Residents on Hot Springs Road in Fairmont Hot Springs are still reeling from a second torrent of mud that came through their neighbourhood just days after a mudslide tore through the community on July 15.

“When I got here on Tuesday [July 17], water was coming around our house, just a raging torrent of water,” Calgary resident Bill Brown told The Valley Echo. “Our backyard is absolutely destroyed, it used to be this beautiful garden with over 400 varieties of wildflowers and now there is three feet of mud all throughout our yard.”

Following last Sunday’s mudslide that resulted from a debris buildup in Fairmont Creek, engineers and geotechs with the Regional District of East Kootenay (RDEK) determined a one-time mountain slough caused the incident at which point building inspectors were dispatched to do damage assessments of properties and a ground search was done to ensure all people were accounted for before crews went to work re-establishing the creek channel.

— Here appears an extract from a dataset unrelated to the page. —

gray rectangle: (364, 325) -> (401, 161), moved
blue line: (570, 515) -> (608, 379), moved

On the advice of the Provincial Water Stewardship Branch, RDEK crews began at the bottom of the mudslide’s path near the Fairmont firehall area and were working their way up to where the access road to the resort’s RV park had been washed out. But because the ground was so saturated, said RDEK emergency service co-ordinator Carol Lind, a part of the bank that had been re-established collapsed early Tuesday morning and the water began to pour.

“So the water that came down on Tuesday, that wasn’t flowing from the date of the incident,” she said.

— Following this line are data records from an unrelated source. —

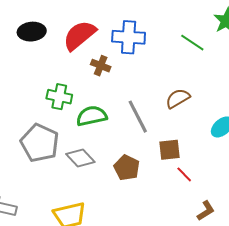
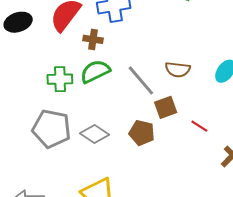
brown semicircle: (178, 98) -> (178, 69), moved, turned -130
green semicircle: (92, 116) -> (95, 71), moved
brown square: (170, 150) -> (166, 107), moved

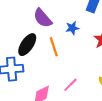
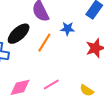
orange line: (54, 47) -> (44, 43), turned 36

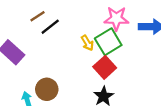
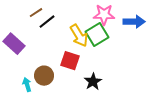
yellow arrow: (87, 43) -> (79, 36), size x1.6
red square: (105, 67) -> (70, 61), moved, turned -30

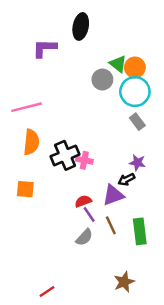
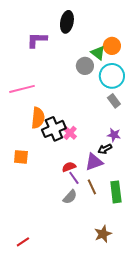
orange circle: (135, 67) -> (112, 46), moved
orange semicircle: (31, 142) -> (38, 118), moved
pink cross: (84, 160) -> (70, 133), turned 32
red line: (47, 292) -> (23, 242), moved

Brown’s elderly parents live in their Fairmont home full time but were in Calgary with their son when the first mudslide hit. When Brown arrived in Fairmont with his parents on Tuesday to survey the damage, he was horrified to discover a sheet of thigh-high muddy water roaring through his parents’ yard.

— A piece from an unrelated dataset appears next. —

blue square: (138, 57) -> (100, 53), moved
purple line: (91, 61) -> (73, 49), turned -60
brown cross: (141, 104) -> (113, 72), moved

“We basically had a river running down the side of our house and across the street,” he said.  “The devastation was just incredible.”

Full time Fairmont resident Rory Sinclair heard the sound of water rushing past his head at about 5 a.m. on Tuesday morning.

“I woke up, I don’t think anybody around here was sleeping very well anyway,” he said. “It was basically a mad rush to try and divert the water because it was going back through the houses.”

Sinclair said the private home owners on the street had to take it upon themselves to save their houses and were extremely frustrated with the lack of assistance they were offered and the amount of time it took for sandbags to eventually be delivered.

Brown echoed his frustration, saying they had to make their own road closure signs and were not given any guidance by local officials on how to manage the situation.

“We were basically left to our own devices to deal with it,” agreed Sinclair. “Everybody  in the community was unbelievable working together, it was awesome.”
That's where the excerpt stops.